But the River Street camp was supposed to be a reprieve from all that. With cities from Seattle to Sacramento debating sanctioned encampments, navigation centers, tiny houses and other ways to respond to increasingly acute homelessness amid unprecedented housing costs, the city of Santa Cruz committed roughly $90,000 a month starting last February to run the camp while they planned a new year-round shelter. Several blown deadlines and ugly public meetings later, the city closed the camp in November with no long-term plan in sight.

“It’s pretty unbelievable how much somebody’s life can change with food, shelter—even if it’s short term—and hygiene,” says Susie O’Hara, a water engineer turned assistant to Santa Cruz City Manager Martín Bernal. O’Hara has become the city’s de facto lead on homelessness after a series of roles focused on public safety.

Hubbard and Reyes were among those who went straight from the camp to more stable housing, at a sober living environment with county financial assistance. Some of their former River Street neighbors are in rehab or at the city’s winter shelter in Live Oak.

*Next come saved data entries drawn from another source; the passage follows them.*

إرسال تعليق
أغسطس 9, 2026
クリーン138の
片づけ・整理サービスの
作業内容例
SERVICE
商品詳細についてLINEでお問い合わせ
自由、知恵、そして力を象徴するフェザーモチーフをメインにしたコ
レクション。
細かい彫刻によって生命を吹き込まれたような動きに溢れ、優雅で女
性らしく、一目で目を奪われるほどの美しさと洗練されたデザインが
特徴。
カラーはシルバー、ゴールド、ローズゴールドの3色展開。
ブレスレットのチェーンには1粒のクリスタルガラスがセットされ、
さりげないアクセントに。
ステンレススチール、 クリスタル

Others are back on the street, where a large new unsanctioned camp has taken shape just down River Street, often called the “Ross Camp” for its location behind the discount store near the mouth of Highway 1.

Despite the anti-climactic end to the River Street camp, the next year holds promise to bring more challenges to the status quo. Homelessness and affordable housing were central campaign issues in a progressive wave in the November Santa Cruz City Council elections. The county is also preparing to request proposals for how to spend an anticipated $10 million in new state funding expected to come through in March.

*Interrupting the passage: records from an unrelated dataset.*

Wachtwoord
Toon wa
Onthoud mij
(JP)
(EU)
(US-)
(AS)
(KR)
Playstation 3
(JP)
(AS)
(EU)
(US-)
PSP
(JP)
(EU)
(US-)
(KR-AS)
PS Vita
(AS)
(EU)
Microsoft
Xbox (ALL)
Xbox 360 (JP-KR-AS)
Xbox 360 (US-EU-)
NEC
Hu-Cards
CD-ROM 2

In the process, advocates for more immediate action are hoping that local government agencies that sometimes struggle to work together will seize the opportunity to consider alternatives to traditional top-down programming.

“We need to be needs-oriented, rather than funding-oriented,” says Brent Adams. In addition to running the nonprofit Warming Center’s overflow winter shelter programs in Santa Cruz and Watsonville, Adams started a free storage service last year for homeless residents—all with an annual budget around $65,000, which he presents as proof that the city could spend a lot less to achieve a lot more.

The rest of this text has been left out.